Piketty (14) Solution
Piketty admits that his proposed solution, a universal tax on capital is unlikely to be adopted. This means that he does not have a workable to his perceived problem.
He assumes that all solutions must be provided by the state. Unless there is an international organisation with the power to overcome national states, any solution that depends on state power is unworkable, because the wealth can motive their wealth from one state to another to avoid taxes.
Piketty sees inequality as an affront to democracy.
Our democratic societies rest on a meritocratic worldview, or at any rate a meritocratic hope, by which I mean a belief in society in which inequality is based on merit an effort than on kinship and rents. This belief and this hope play a very crucial role in modern society, for a simple reason: in a democracy, the professed equality of rights of all citizens contrast sharply with the very real inequality of living conditions, and in order to overcome this contradiction it is vital to make sure that social inequalities from rational and universal principles rather than arbitrary contingencies (422).

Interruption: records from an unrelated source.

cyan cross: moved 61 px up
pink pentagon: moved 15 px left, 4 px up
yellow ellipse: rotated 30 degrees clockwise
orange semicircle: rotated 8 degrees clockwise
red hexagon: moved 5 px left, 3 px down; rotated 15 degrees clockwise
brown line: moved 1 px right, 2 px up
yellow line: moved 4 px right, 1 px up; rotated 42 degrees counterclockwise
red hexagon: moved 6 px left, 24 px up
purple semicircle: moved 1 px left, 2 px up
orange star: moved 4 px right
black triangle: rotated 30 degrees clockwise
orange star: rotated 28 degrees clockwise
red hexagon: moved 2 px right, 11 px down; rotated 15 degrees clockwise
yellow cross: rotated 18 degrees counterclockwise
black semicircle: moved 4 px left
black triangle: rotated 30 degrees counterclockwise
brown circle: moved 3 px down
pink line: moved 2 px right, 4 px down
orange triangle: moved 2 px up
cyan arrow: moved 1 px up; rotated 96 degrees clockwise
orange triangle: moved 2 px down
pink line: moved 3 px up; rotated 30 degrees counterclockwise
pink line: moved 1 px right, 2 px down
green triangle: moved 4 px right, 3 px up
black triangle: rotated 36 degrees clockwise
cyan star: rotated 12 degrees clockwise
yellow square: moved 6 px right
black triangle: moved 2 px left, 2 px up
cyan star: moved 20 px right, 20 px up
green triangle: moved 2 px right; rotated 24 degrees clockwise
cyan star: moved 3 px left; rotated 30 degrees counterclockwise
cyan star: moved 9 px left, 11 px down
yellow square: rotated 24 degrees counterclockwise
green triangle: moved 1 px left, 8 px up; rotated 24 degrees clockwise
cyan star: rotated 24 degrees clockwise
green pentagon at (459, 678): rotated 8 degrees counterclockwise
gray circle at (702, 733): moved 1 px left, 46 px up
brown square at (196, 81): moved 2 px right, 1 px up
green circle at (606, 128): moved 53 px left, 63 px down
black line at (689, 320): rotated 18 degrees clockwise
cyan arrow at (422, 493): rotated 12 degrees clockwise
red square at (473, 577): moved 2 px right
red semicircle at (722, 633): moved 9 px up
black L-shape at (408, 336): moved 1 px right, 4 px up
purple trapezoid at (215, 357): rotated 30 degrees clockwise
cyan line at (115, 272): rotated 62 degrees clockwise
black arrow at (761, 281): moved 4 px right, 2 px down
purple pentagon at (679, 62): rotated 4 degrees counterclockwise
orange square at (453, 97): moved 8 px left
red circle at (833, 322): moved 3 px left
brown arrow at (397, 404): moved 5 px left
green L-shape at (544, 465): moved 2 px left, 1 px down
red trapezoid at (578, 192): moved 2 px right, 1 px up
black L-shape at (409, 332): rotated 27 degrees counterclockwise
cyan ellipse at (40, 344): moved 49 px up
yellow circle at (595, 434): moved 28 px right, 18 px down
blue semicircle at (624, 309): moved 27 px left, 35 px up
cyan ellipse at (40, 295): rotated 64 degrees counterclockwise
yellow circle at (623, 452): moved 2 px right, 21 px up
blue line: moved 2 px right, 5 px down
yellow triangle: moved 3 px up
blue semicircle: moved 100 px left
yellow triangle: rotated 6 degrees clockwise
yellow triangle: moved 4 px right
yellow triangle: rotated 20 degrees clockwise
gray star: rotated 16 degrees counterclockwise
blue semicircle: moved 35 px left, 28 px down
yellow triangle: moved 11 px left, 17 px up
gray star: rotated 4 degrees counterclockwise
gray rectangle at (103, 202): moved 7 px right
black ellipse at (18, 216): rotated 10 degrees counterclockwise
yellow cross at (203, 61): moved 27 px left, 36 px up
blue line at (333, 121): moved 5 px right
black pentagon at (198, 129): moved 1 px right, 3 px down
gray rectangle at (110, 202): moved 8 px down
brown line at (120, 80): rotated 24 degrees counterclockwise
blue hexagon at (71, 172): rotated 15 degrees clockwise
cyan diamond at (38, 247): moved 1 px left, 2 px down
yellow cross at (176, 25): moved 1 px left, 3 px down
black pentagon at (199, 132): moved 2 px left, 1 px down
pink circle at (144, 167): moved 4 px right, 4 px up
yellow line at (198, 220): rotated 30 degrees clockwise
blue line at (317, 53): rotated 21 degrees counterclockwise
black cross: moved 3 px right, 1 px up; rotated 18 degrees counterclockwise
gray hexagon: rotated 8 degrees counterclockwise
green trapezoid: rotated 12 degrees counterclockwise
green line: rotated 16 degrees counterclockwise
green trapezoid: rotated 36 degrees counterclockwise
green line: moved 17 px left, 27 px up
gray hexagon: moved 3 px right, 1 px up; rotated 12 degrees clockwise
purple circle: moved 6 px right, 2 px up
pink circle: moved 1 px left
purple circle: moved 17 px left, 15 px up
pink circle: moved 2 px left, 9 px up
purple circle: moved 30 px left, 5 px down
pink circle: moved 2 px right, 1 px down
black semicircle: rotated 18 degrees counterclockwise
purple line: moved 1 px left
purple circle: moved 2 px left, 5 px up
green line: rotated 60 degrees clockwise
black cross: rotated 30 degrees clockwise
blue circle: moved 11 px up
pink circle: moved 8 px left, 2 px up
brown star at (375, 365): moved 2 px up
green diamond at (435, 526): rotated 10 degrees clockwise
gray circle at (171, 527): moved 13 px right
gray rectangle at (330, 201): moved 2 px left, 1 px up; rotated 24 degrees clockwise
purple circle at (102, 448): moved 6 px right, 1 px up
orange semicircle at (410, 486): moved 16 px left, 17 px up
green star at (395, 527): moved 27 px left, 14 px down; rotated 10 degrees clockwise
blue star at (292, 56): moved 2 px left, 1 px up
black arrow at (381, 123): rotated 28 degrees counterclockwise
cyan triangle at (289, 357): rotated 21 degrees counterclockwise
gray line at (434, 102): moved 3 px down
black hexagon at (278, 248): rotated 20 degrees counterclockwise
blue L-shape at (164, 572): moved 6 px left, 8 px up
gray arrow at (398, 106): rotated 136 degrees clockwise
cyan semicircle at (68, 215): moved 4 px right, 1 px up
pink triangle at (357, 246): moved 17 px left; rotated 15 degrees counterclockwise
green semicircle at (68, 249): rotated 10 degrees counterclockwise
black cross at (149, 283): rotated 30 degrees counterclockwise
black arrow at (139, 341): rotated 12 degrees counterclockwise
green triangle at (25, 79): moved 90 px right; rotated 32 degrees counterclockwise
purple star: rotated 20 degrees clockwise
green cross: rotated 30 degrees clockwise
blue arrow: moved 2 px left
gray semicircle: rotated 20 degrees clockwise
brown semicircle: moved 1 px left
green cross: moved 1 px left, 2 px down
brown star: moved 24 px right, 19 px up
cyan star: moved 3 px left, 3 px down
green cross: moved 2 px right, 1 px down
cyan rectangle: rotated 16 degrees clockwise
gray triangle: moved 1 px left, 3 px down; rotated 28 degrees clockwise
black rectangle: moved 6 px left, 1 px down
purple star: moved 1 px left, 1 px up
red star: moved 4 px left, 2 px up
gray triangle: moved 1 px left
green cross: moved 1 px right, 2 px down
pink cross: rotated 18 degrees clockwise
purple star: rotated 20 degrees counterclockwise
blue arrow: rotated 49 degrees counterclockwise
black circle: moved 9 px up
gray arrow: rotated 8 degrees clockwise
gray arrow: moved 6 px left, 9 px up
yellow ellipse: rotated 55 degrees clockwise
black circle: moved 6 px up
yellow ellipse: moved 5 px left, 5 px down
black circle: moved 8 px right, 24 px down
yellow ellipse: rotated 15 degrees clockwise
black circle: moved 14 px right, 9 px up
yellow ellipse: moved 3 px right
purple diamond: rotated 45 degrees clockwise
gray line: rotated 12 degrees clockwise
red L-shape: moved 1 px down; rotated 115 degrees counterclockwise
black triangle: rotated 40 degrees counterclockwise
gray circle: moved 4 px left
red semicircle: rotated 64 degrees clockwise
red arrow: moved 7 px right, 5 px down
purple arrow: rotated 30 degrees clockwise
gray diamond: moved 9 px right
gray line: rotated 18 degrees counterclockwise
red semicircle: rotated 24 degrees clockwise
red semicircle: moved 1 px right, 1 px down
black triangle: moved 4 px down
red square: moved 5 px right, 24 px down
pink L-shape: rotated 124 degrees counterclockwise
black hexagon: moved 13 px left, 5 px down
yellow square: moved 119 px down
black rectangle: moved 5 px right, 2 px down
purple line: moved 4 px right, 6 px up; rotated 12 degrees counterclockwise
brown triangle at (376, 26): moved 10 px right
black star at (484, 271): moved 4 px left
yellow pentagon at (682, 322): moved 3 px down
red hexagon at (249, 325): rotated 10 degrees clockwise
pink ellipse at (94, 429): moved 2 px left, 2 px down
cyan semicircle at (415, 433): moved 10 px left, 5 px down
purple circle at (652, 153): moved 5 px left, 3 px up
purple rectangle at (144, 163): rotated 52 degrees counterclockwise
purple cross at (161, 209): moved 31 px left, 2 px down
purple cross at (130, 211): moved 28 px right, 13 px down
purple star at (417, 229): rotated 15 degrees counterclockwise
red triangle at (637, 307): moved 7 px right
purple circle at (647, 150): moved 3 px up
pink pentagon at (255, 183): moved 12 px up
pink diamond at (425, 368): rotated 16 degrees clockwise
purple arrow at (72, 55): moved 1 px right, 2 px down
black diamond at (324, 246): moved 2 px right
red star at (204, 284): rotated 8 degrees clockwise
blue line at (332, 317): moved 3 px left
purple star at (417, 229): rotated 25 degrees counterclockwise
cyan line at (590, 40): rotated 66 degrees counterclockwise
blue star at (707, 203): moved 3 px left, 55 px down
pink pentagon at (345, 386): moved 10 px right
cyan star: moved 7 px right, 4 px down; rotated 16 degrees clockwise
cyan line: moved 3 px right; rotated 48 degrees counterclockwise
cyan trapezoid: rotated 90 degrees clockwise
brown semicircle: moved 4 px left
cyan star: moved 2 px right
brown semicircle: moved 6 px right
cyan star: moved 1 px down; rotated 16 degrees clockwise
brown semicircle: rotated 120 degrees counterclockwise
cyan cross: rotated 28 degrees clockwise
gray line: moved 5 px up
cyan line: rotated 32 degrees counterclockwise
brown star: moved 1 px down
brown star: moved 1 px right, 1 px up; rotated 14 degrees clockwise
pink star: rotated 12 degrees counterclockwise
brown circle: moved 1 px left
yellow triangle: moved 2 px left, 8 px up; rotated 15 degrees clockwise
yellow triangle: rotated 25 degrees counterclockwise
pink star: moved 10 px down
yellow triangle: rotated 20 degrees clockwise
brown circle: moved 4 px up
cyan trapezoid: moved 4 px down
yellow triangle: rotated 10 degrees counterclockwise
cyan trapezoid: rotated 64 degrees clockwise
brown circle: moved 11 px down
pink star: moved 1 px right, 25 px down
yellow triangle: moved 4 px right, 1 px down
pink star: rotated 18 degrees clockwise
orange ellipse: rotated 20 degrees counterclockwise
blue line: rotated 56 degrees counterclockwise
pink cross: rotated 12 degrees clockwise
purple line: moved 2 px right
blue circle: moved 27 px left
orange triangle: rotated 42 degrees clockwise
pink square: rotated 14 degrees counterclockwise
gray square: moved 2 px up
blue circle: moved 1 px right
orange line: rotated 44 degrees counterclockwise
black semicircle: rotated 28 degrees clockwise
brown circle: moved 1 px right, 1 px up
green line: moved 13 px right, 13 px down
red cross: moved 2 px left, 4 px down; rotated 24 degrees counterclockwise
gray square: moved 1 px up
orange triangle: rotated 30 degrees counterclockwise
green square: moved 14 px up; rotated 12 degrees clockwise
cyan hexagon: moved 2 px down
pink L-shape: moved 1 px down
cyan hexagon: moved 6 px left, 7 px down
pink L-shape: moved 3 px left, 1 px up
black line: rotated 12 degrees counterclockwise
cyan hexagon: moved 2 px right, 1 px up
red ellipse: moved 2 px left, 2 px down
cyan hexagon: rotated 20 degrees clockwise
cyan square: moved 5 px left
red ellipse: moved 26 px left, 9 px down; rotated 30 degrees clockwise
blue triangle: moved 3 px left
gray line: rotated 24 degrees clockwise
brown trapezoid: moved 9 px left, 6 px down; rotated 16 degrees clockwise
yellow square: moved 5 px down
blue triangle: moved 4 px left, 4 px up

In my view, democracy is not the solution. It can make it possible for the majority to appropriate the wealth of a minority. But in the process it will destroy capital, and in the long run that will destroy wealth.
Today the rents produced by an asset are nothing other than the income on capital, whether in the form of rent, interest, dividends, profits, royalties, or any other legal category of revenue, provided that such income is simply remuneration for ownership of the asset , independent of any labour.(422)
There is something astonishing about the notion that capital yields rent, or income that the owner of capital obtains without working. There is something in this nation that is an affront commons sense that has in fact perturbed any number of civilisation, which have responded various ways, not always benign (423).